LOSCIL, “Endless falls”

Album de la semaine | 26 décembre 2011

Si on vous dit musique “ambient”, vous pensez musique d’ascenseur, “new age”, musique de fond ou encore de relaxation ? Bon, il est peut-être temps de revoir quelques préjugés…

La musique ambient est plutôt une musique calme (et non soporifique) on est d’accord, ce qui a sans doute facilité toutes les assimilations hasardeuses avec les doux noms évoqués ci-dessus. Mais de même que le métal peut “agresser” de prime abord, que la techno est une musique de drogué et de fêtard pour le néophyte et le jazz une musique difficile, de même il importe de passer outre ses premières impressions pour laisser aux vestiaires ses a priori.
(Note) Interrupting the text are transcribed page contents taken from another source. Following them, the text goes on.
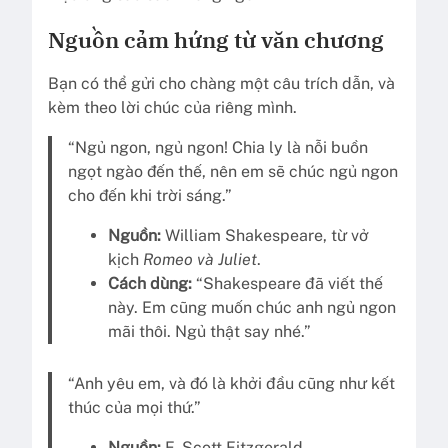
Nguồn cảm hứng từ văn chương
Bạn có thể gửi cho chàng một câu trích dẫn, và
kèm theo lời chúc của riêng mình.
“Ngủ ngon, ngủ ngon! Chia ly là nỗi buồn
ngọt ngào đến thế, nên em sẽ chúc ngủ ngon
cho đến khi trời sáng.”
Nguồn:
William Shakespeare, từ vở
kịch
Romeo và Juliet
.
Cách dùng:
“Shakespeare đã viết thế
này. Em cũng muốn chúc anh ngủ ngon
mãi thôi. Ngủ thật say nhé.”
“Anh yêu em, và đó là khởi đầu cũng như kết
thúc của mọi thứ.”
Nguồn:
F. Scott Fitzgerald.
Avant tout l’ambient est une musique qui demande à l’auditeur un effort d’immersion et d’attention aux détails; tout le contraire donc de la musique d’ascenseur qui elle, est faite pour ne pas être entendue. C’est pourquoi il est souvent recommandé de l’écouter au casque pour en saisir toutes les subtilités, changements progressifs d’ambiance, de climat et d’atmosphère.
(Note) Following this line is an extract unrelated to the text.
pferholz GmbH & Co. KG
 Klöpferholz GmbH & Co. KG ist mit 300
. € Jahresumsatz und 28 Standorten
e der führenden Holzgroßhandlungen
LOSCIL illustre à merveille ce qui fait les qualités d’un bon disque du genre : stimuler l’imagination et raconter une histoire sans paroles. Comme dans un bon film, on retrouve la mise en place de l’intrigue et du décor (les sons), l’évolution progressive de ceux-ci (des couches et trouvailles sonores qui apparaissent progressivement pour laisser la place à d’autres) et une résolution (bon là on dira le silence). D’ailleurs l’ambient n’est jamais très loin de la musique de film et nombreux sont les compositeurs qui passent de l’un à l’autre - par exemple le récent MURCOF, B.O. du film La sangre illuminada- et du statut de musicien à celui de sound designer (celui qui est chargé sur les grosses productions de cinéma du traitement du son dans le sens esthétique et artistique du film).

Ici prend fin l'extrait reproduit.